Затихли выстрелы. Дети выжидали: не будет ли еще? Не дождались. Пришел сон, веки смежил и всякие мысли отвел.
Антропка только во сне взвизгивал тихонько.
Утром, как солнышко обогрело, все стало живым и радостным. Тьма скрылась и тоску с собой унесла. За стеной кладбищенской в губчека и в расстрел играли. Петька председателем губчека был. В одной руке будто бы револьвер держал, а в другой из пулемета стрелял. Польку с Анюткой расстрелять водили.
Антропка с Гришкой расстреливали. Гришка весело командовал:
— Глаза жмурьте! Жмурьте глаза!..
В звонких детских криках не было ни кощунства, ни жути, ни гнева. Они в простоте жизнь больших воспроизводили. А солнышко грело жарко. Будто лаской своей обещало: новую игру еще придумают, эту забудут.
День веселый удался. Парижскую коммуну праздновали.
В детской столовой без карточек кормили. Кладбищенские жильцы в близкую очередь попали и покормились. А потом по улицам с народом за красными флагами ходили. «Интернационал» пели. На площадях ящики высокие красным обтянули. На них коммунисты руками размахивали и про Парижскую коммуну что-то кричали. Один Гришке больше всего поглянулся.
Большой да кудлатый, орластый. Далеко слышно! По ящику бегает, патлами трясет, а потом как по стенке ящика ударит кулаком:
— Шапки долой! Буду говорить о мучениках коммуны!
Здорово и внятно рявкнул. Гришка слова запомнил, а потом сам в толпе кричал:
— Шапки долой, буду говорить о мучениках коммуны!
Около бабы какой-то закричал, она ему затрещину влепила:
— Свиненок, вопит без ума! Кака-така коммуна-то — не знает, а орет!

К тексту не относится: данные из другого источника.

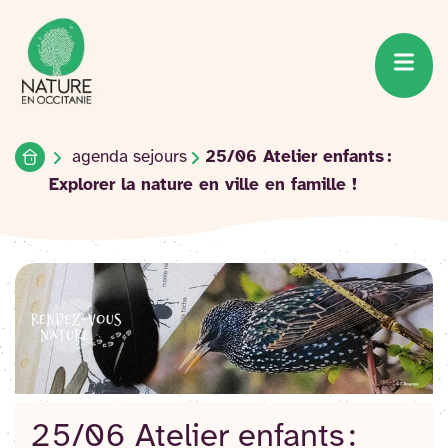
Accueil du site
Accéder
au
contenu
Accueil
agenda sejours
25/06 Atelier enfants :
Explorer la nature en ville en famille !
25/06 Atelier enfants :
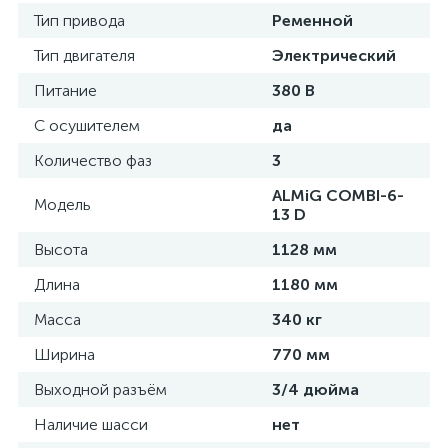
Тип привода
Ременной
Тип двигателя
Электрический
Питание
380 В
С осушителем
да
Количество фаз
3
ALMiG COMBI-6-
Модель
13 D
Высота
1128 мм
Длина
1180 мм
Масса
340 кг
Ширина
770 мм
Выходной разъём
3/4 дюйма
Наличие шасси
нет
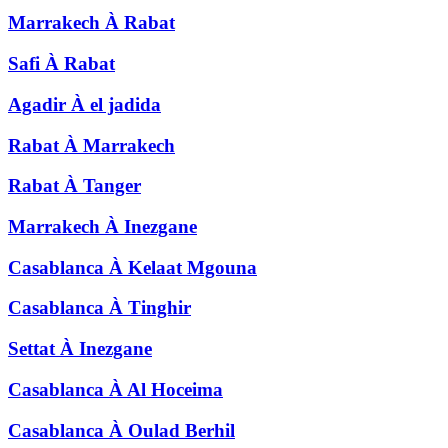
Marrakech
À
Rabat
Safi
À
Rabat
Agadir
À
el jadida
Rabat
À
Marrakech
Rabat
À
Tanger
Marrakech
À
Inezgane
Casablanca
À
Kelaat Mgouna
Casablanca
À
Tinghir
Settat
À
Inezgane
Casablanca
À
Al Hoceima
Casablanca
À
Oulad Berhil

Гришка голову, где влетело, погладил и дальше радостный помчался. Как не знает? Знает. Коммуна — это у коммунистов, а Парижеска… Город такой есть. За Москвой где-то. Слыхал еще в детском доме: «большой город Париж, в его приедешь — угоришь». Нет, Гришка, брат, знает. Снова в буйном восторге заорал:
Сваею собственной рукой!
Народ опять остановился. Не то баба, не то барыня на ящике тоненьким голоском визжала. Что — не разберешь, а смотреть на нее смешно. Расходуется. Гришка ее тоже тоненьким голоском передразнил: и-ти-ти-ти! И дальше пошел. А из толпы пьяненький выскочил.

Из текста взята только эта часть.